Values & PE

“Values are caught, not just taught.”

Sport can build character. But it can also distort identity.

Children are constantly absorbing messages from modern sport culture:

  • Winning matters most
  • Mistakes are failure
  • Performance determines value
  • The strongest deserve attention
  • Fitness defines worth
  • Being the best matters most

Over time, sport can quietly become more than a game.

Performance becomes identity. Mistakes become shame. Winning becomes worth.

At Project Touchline, we believe PE should offer children something deeper.

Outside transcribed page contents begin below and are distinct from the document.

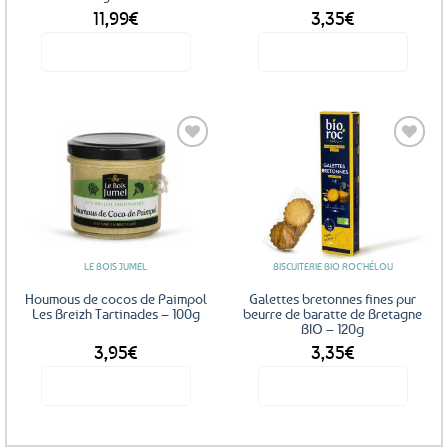
11,99
€
3,35
€
Voir le produit
Voir le produit
Ajouter
Ajouter
aux
aux
favoris
favoris
LE BOIS JUMEL
BISCUITERIE BIO ROC'HÉLOU
Houmous de cocos de Paimpol
Galettes bretonnes fines pur
Les Breizh Tartinades – 100g
beurre de baratte de Bretagne
BIO – 120g
3,95
€
3,35
€
Voir le produit
Voir le produit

Not simply competition. Not simply fitness. Not simply performance.

But formation.

We help schools create spaces where children experience Christian values not simply as ideas to learn, but as something embodied and lived through worship, prayer, relationships and sport.

Sport is powerful.

It can teach resilience, courage, teamwork and perseverance.

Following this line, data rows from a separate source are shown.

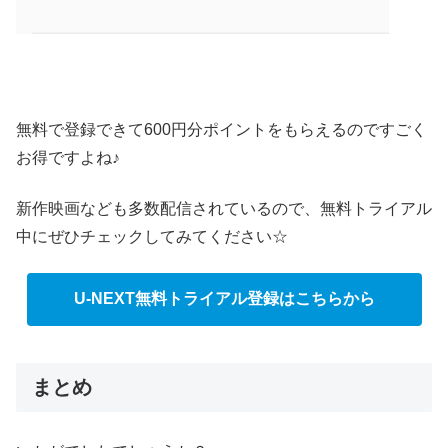
無料で登録できて600円分ポイントをもらえるのですごく
お得ですよね♪
新作映画なども多数配信されているので、無料トライアル
中にぜひチェックしてみてください☆
U-NEXT無料トライアル登録はこちらから
まとめ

Yet without intentional values and guidance, it can also nurture:

  • Win-at-all-costs thinking
  • Exclusion and comparison
  • Fear of failure
  • Pressure and anxiety
  • Ego and self-centredness
  • Identity rooted in performance
  • Appearance-based worth
  • Hyper-competitiveness
  • Individualism over community

Children quickly absorb the message:

“Your value depends on how well you perform.”

That message shapes confidence, relationships and wellbeing.

Consequently, PE can either become:

  • a place of pressure, OR
  • a place of formation.

A Different Story

“Values became visible, not just displayed on walls.” — Headteacher reflection

Project Touchline exists to help schools tell a different story.

A story where:

  • Every child matters
  • Mistakes become learning
  • Teamwork matters more than ego
  • Courage matters more than perfection
  • Service matters more than status
  • Belonging matters more than performance
  • Christ remains at the centre

Through Collective Worship, PE lessons and prayer spaces, children are invited into rhythms of:

Listening

Loving

Learning

Silence

These rhythms shape not only behaviour, but culture.

We call this:

Presence Before Pressure

Before performance. Before competition. Before expectation.

Children first learn they are valued.

At the heart of Project Touchline is a simple belief:

Children learn values best when they experience them together.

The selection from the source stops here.